Only one Caribbean candidate is expected to be put forward in the election to select the new President of the Pan American Sports Organization (PASO), insidethegames understands, despite there currently being three contenders from the region.
St Vincent and the Grenadines Olympic Committee general secretary Keith Joseph and Dominican Republic's José Joaquín Puello have already confirmed their intentions.
St Lucia's Richard Peterkin is also "currently planning to stand" but has refrained from formally announcing his candidacy.
A precise date and location for the Ordinary General Assembly at which the election will be held has still to be decided, but a time-frame of between December and February is considered most likely.
Chilean Olympic Committee President Neven Ilic has also entered the race, while Brazilian Olympic Committee and Rio 2016 President Carlos Nuzman is considered a probable, and strong, contender, but has vowed not to confirm either way until after the Olympic Games.
Beating someone of the calibre of Nuzman would require the Caribbean to present a united front, it is believed, with the region consisting of 20 of the 41 PASO members, although this is a loose grouping of English, Spanish, French and Dutch speaking countries.
Puello, Joseph and Peterkin all met here over breakfast this morning, insidethegames understands, vowing to each continue in the fledgling race for the time being with an eye to uniting behind one contender at a later date.
It is not clear how easy that would prove in practice, however, with uniting the Caribbean traditionally a task that has proven far from easy.
Similar sentiments were expressed at a meeting of the Caribbean Association of National Olympic Committees (CANOC) today.
Both Puello and Peterkin only knew for certain that they were eligible to stand yesterday after the scrapping of a controversial proposed constitutional amendment stipulating that all candidates for the position of President of PASO must have "at least three years of experience immediately preceding their nomination as a President, vice-president or secretary general of their respective NOCs".
The wording "immediately preceding their nomination" was removed, meaning that the duo - both former NOC Presidents - are eligible after all.
Joseph, 63, has already circulated a manifesto this week expressing his full commitment to the post.
The official, born in Trinidad and Tobago and also President of the Grenada Olympic Association before switching allegiances once again, has vowed to radically change and modernise the PASO management structure.
"I believe it is critical that PASO establishes a chief executive officer role at the Secretariat responsible to the PASO Executive Committee, who drives the day-to-day affairs of the organisation under the approved policy framework and the interest of the PASO members," he wrote.

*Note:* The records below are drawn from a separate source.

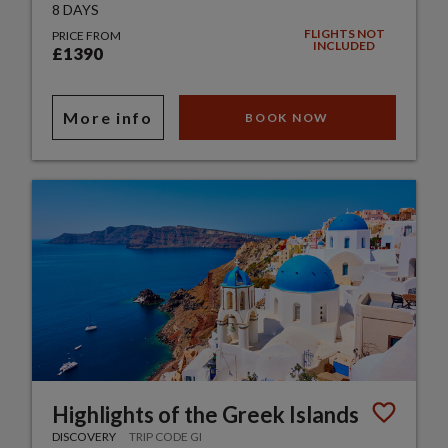
8 DAYS
FLIGHTS NOT
PRICE FROM
INCLUDED
£1390
More info
BOOK NOW
Highlights of the Greek Islands
DISCOVERY
TRIP CODE GI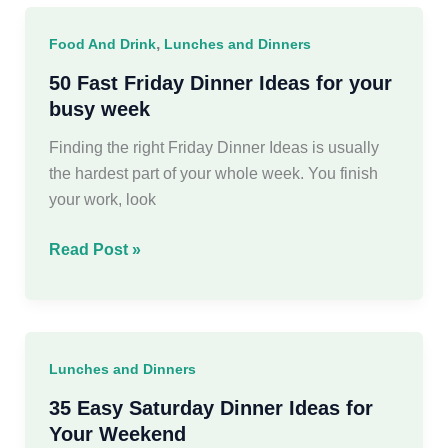
Ideas
for
,
Food And Drink
Lunches and Dinners
Busy
Weeknights
50 Fast Friday Dinner Ideas for your
busy week
Finding the right Friday Dinner Ideas is usually
the hardest part of your whole week. You finish
your work, look
50
Read Post »
Fast
Friday
Dinner
Ideas
Lunches and Dinners
for
your
35 Easy Saturday Dinner Ideas for
busy
Your Weekend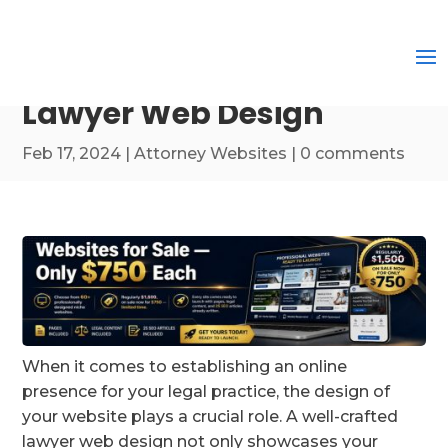
Lawyer Web Design
Feb 17, 2024
|
Attorney Websites
|
0 comments
When it comes to establishing an online
presence for your legal practice, the design of
your website plays a crucial role. A well-crafted
lawyer web design not only showcases your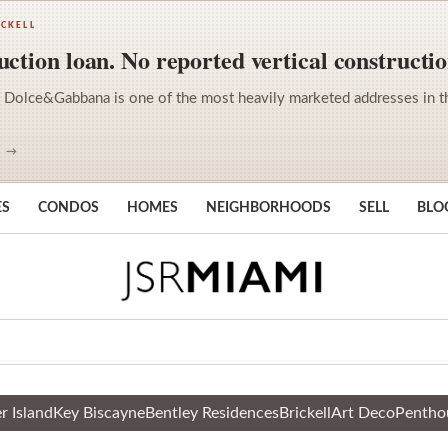
ICKELL
ction loan. No reported vertical constructio
 Dolce&Gabbana is one of the most heavily marketed addresses in the 
S →
ES
CONDOS
HOMES
NEIGHBORHOODS
SELL
BLO
r Island
Key Biscayne
Bentley Residences
Brickell
Art Deco
Pentho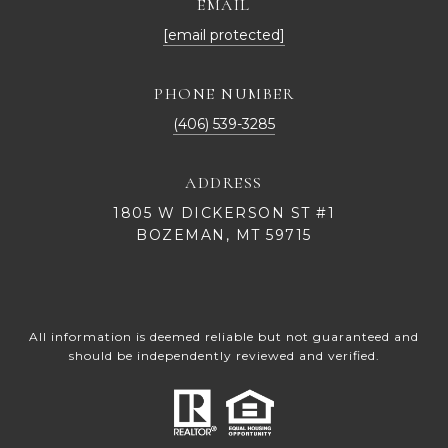
EMAIL
[email protected]
PHONE NUMBER
(406) 539-3285
ADDRESS
1805 W DICKERSON ST #1
BOZEMAN, MT 59715
All information is deemed reliable but not guaranteed and
should be independently reviewed and verified.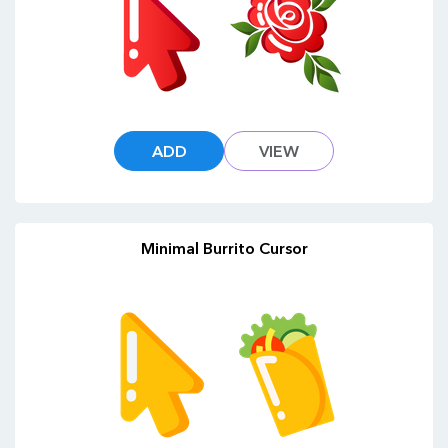
ADD
VIEW
Minimal Burrito Cursor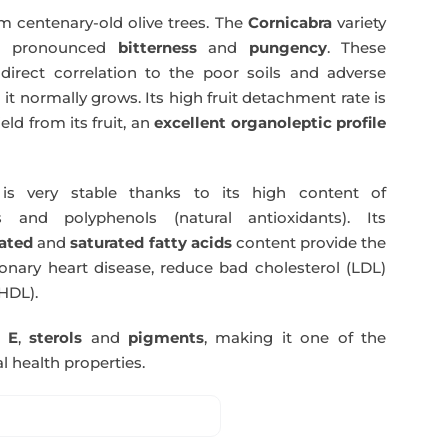
m centenary-old olive trees. The
Cornicabra
variety
 a pronounced
bitterness
and
pungency
. These
direct correlation to the poor soils and adverse
 it normally grows. Its high fruit detachment rate is
ld from its fruit, an
excellent organoleptic profile
s very stable thanks to its high content of
 and polyphenols (natural antioxidants). Its
ated
and
saturated fatty acids
content provide the
nary heart disease, reduce bad cholesterol (LDL)
HDL).
n E
,
sterols
and
pigments
, making it one of the
l health properties.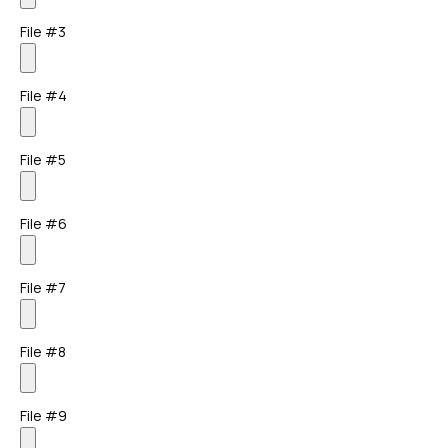
File #3
File #4
File #5
File #6
File #7
File #8
File #9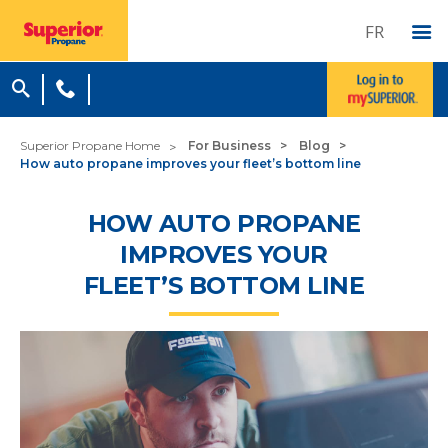
FR
Superior Propane Home
For Business
Blog
How auto propane improves your fleet’s bottom line
HOW AUTO PROPANE
IMPROVES YOUR
FLEET’S BOTTOM LINE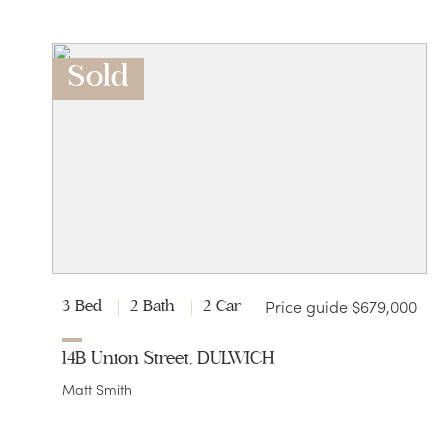
Sold
Price guide $679,000
3 Bed
2 Bath
2 Car
14B Union Street, DULWICH
Matt Smith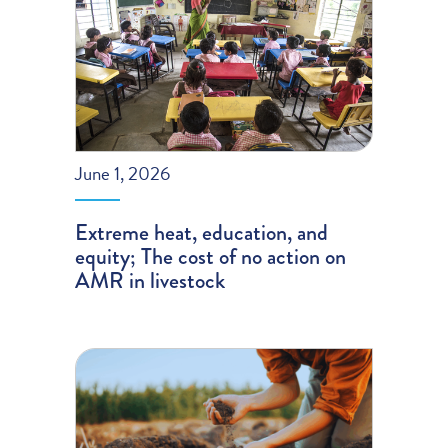
June 1, 2026
Extreme heat, education, and
equity; The cost of no action on
AMR in livestock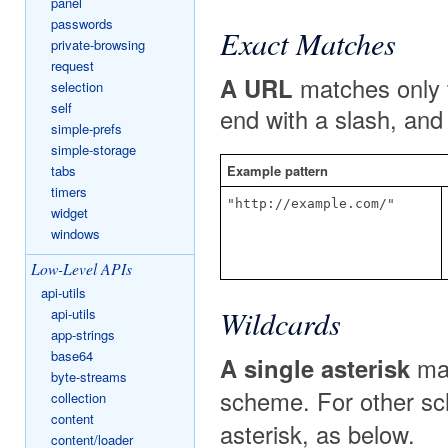
panel
passwords
Exact Matches
private-browsing
request
A URL
matches only 
selection
self
end with a slash, and
simple-prefs
simple-storage
tabs
Example pattern
timers
"http://example.com/"
widget
windows
Low-Level APIs
api-utils
Wildcards
api-utils
app-strings
base64
A single asterisk
mat
byte-streams
scheme. For other s
collection
content
asterisk, as below.
content/loader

A chief financial officer would also be appointed as part of a sustained marketing drive in order to attract more sponsorship and broadcasting revenue, although the PASO headquarters would remain in Mexico City.
Another interesting idea included in the 15-page leaflet is a promise to introduce a PASO Museum and Archives to "serve the peoples of our continent".
Both Puello and Peterkin also support the introduction of a chief executive and other full-time officials, working to enhance relations with the International Olympic Committee (IOC), as well as improve financing, marketing and governance.
It is thought that a chief executive could either come from within the PASO community or externally from the private sector.
Puello, a 75-year-old neurosurgeon who spent 22 years as Dominican National Olympic Committee President until 2004, has proposed moving the headquarters to Miami, alongside a "lean office" in Santa Domingo.
He has also pledged to make annual audited accounts open to the public.
Peterkin, 67, an IOC member who is also treasurer of the Association of National Olympic Committees (ANOC), is advocating a "consensus-style" leadership and is vowing not to make decisions on issues like moving the headquarters at this stage.
"The big issue is communication," said Peterkin, who has vowed to employ outside consultants to help to improve the PASO website and marketing strategy.
Of the other contenders, Ilic has similar aims, including "making PASO more professional, with more staff, a general manager, and a sustained marketing drive".
The 53-year-old has, however, called for a younger generation of leaders to assume control.
He is considered a left-field candidate who could benefit from the Caribbean not settling on a single figure.
Nuzman, seen as close to current PASO leader Julio Maglione, has released few details about his plans and is unsurprisingly currently occupied by preparations for Rio 2016.
He is a perceived as a strong, establishment figure, although there are doubts about his age and health.
Both the IOC and ANOC are seen as neutral in the election so far, although all the contenders have made attempts to speak with the latter body's influentual Kuwaiti leader Sheikh Ahmad Al-Fahad Al-Sabah.
Peterkin is an IOC member, which could play to his advantage, although he has only just over two more years until he reaches the age limit of 70.
Both Ilic and Joseph could conceivably be added as IOC members over upcoming years, with PASO in need of new members and neither Chile nor St Vincent currently having one, but Puello is too old and Nuzman has already graduated to honorary member status.